Uma pesquisa do Datafolha divulgada na última quarta-feira (15/4) mostra que 54% dos brasileiros dizem não ter interesse em assistir aos jogos do Mundial. É o maior índice de desinteresse registrado desde que o levantamento começou a ser feito, em 1994. Na prática, significa que mais da metade do país não está empolgada com o torneio que, durante décadas, foi tratado quase como um evento nacional.
A Copa de 1994, quando o Brasil conquistou o tetracampeonato, teve o cenário oposto. Na época, 56% dos entrevistados diziam ter grande interesse na competição. Apenas 20% demonstravam pouco ou nenhum entusiasmo.
Os números levantam uma pergunta difícil de responder, mas impossível de ignorar. O que aconteceu com a relação do brasileiro com a seleção?
Conexão perdida
A explicação mais simples seria o desempenho esportivo. O Brasil não vence uma Copa do Mundo desde 2002 e coleciona eliminações frustrantes desde então.
Mas talvez essa resposta seja curta demais.
Ganhar a Copa nunca foi fácil para ninguém. Diversas seleções tradicionais passam décadas sem levantar o troféu. Algumas conquistaram apenas um título em toda a sua história. Mesmo assim, em muitos países a paixão permanece intacta.
No caso brasileiro, o distanciamento parece ter outras camadas. Nos últimos anos, muitos torcedores passaram a sentir uma falta de identificação com a seleção. Jogadores que atuam quase exclusivamente no exterior, convocações que frequentemente tiram atletas dos clubes brasileiros em momentos importantes da temporada e uma equipe que raramente joga diante da torcida no país criaram um cenário de afastamento.
Quando a seleção vem ao país, muitas vezes os jogos acontecem em estádios caros e pouco acessíveis para grande parte da população. As arquibancadas até lotam, mas a sensação de pertencimento que sempre cercou a seleção parece menor.
É como se o time nacional tivesse se tornado algo mais distante do cotidiano do torcedor.
Transformação cultural
O futebol sempre foi mais do que esporte no Brasil. Ele ocupa um espaço cultural difícil de explicar para quem olha de fora.
Durante décadas, jogos da seleção paralisaram cidades inteiras. Escolas suspendiam aulas, empresas liberavam funcionários e bares ficavam lotados.
As ruas pintadas de verde e amarelo viraram uma imagem clássica das Copas do Mundo. Hoje, essa cena nem existe mais.

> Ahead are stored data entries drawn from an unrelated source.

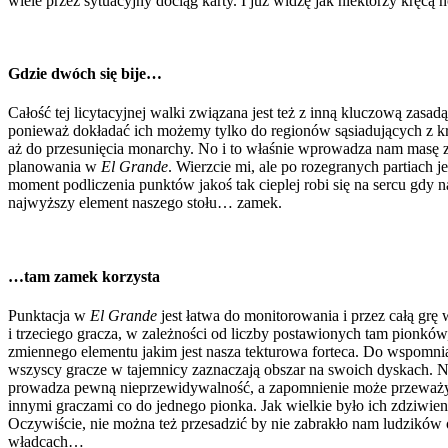
wiele przez sytuacyjny dociąg karty. I już widzę jak niektórzy kręc
Gdzie dwóch się bije…
Całość tej licytacyjnej walki związana jest też z inną kluczową za
ponieważ dokładać ich możemy tylko do regionów sąsiadujących z kró
aż do przesunięcia monarchy. No i to właśnie wprowadza nam masę zab
planowania w
El Grande
. Wierzcie mi, ale po rozegranych partiach 
moment podliczenia punktów jakoś tak cieplej robi się na sercu gdy n
najwyższy element naszego stołu… zamek.
…tam zamek korzysta
Punktacja w
El Grande
jest łatwa do monitorowania i przez całą gr
i trzeciego gracza, w zależności od liczby postawionych tam pionków,
zmiennego elementu jakim jest nasza tekturowa forteca. Do wspom
wszyscy gracze w tajemnicy zaznaczają obszar na swoich dyskach. Na
prowadza pewną nieprzewidywalność, a zapomnienie może przeważyć 
innymi graczami co do jednego pionka. Jak wielkie było ich zdziwien
Oczywiście, nie można też przesadzić by nie zabrakło nam ludzików o
władcach…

Parte disso pode estar ligada às transformações do próprio país. O futebol deixou de ser o único grande entretenimento coletivo. As redes sociais, os serviços de streaming e a globalização do esporte mudaram a forma como as pessoas acompanham jogos e campeonatos.
Ao mesmo tempo, o calendário internacional faz com que muitos brasileiros acompanhem mais seus clubes ou times europeus do que a própria seleção e a relação emocional que antes parecia automática talvez esteja se enfraquecendo.
Ainda faltam algumas semanas para o início da Copa e muita coisa pode mudar. Uma boa campanha costuma reacender paixões rapidamente.
Mas o dado revelado pela pesquisa deixa um sinal de alerta. Pela primeira vez, o país mais vencedor da história do Mundial demonstra um desinteresse majoritário pela competição.
Talvez não seja apenas uma fase. Talvez seja o sintoma de uma relação que precisa ser reconstruída.
Porque, no Brasil, a seleção sempre foi mais do que um time. Ela era um símbolo coletivo, algo capaz de unir pessoas muito diferentes por alguns minutos diante da televisão. Se essa conexão realmente estiver se perdendo, a pergunta que fica não é apenas por que isso aconteceu. É quem vai conseguir trazê-la de volta.